Drop every picture, then repeat the records exactly.

━━ Excerpted records

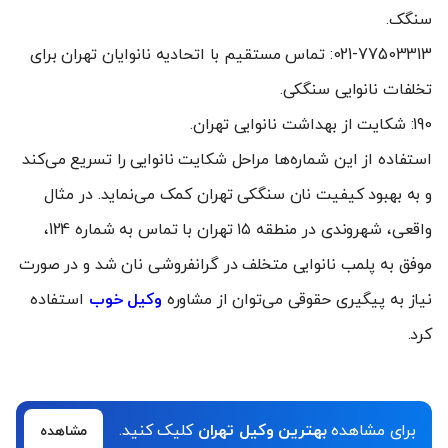
سنگک.
021-77503313: تماس مستقیم با اتحادیه نانوایان تهران برای
تخلفات نانوایی سنگکی.
190: شکایت از بهداشت نانوایی تهران.
استفاده از این شماره‌ها مراحل شکایت نانوایی را تسریع می‌کند
و به بهبود کیفیت نان سنگکی تهران کمک می‌نماید. در مثال
واقعی، شهروندی در منطقه ۱۵ تهران با تماس به شماره 124،
موفق به پلمب نانوایی متخلف در گرانفروشی نان شد و در صورت
نیاز به پیگیری حقوقی می‌توان از مشاوره
وکیل خوب
استفاده
کرد.
برای مشاهده
بهترین وکیل تهران
کلیک کنید.
مشاهده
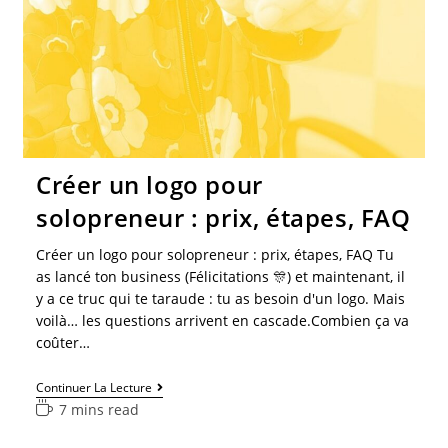
Créer un logo pour
solopreneur : prix, étapes, FAQ
Créer un logo pour solopreneur : prix, étapes, FAQ Tu
as lancé ton business (Félicitations 🎊) et maintenant, il
y a ce truc qui te taraude : tu as besoin d'un logo. Mais
voilà… les questions arrivent en cascade.Combien ça va
coûter…
Continuer La Lecture
7 mins read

━━━━

◆ **Solution to this problem**:
سنگک.
021-77503313: تماس مستقیم با اتحادیه نانوایان تهران برای
تخلفات نانوایی سنگکی.
190: شکایت از بهداشت نانوایی تهران.
استفاده از این شماره‌ها مراحل شکایت نانوایی را تسریع می‌کند
و به بهبود کیفیت نان سنگکی تهران کمک می‌نماید. در مثال
واقعی، شهروندی در منطقه ۱۵ تهران با تماس به شماره 124،
موفق به پلمب نانوایی متخلف در گرانفروشی نان شد و در صورت
نیاز به پیگیری حقوقی می‌توان از مشاوره
وکیل خوب
استفاده
کرد.
برای مشاهده
بهترین وکیل تهران
کلیک کنید.
مشاهده
Créer un logo pour
solopreneur : prix, étapes, FAQ
Créer un logo pour solopreneur : prix, étapes, FAQ Tu
as lancé ton business (Félicitations 🎊) et maintenant, il
y a ce truc qui te taraude : tu as besoin d'un logo. Mais
voilà… les questions arrivent en cascade.Combien ça va
coûter…
Continuer La Lecture
7 mins read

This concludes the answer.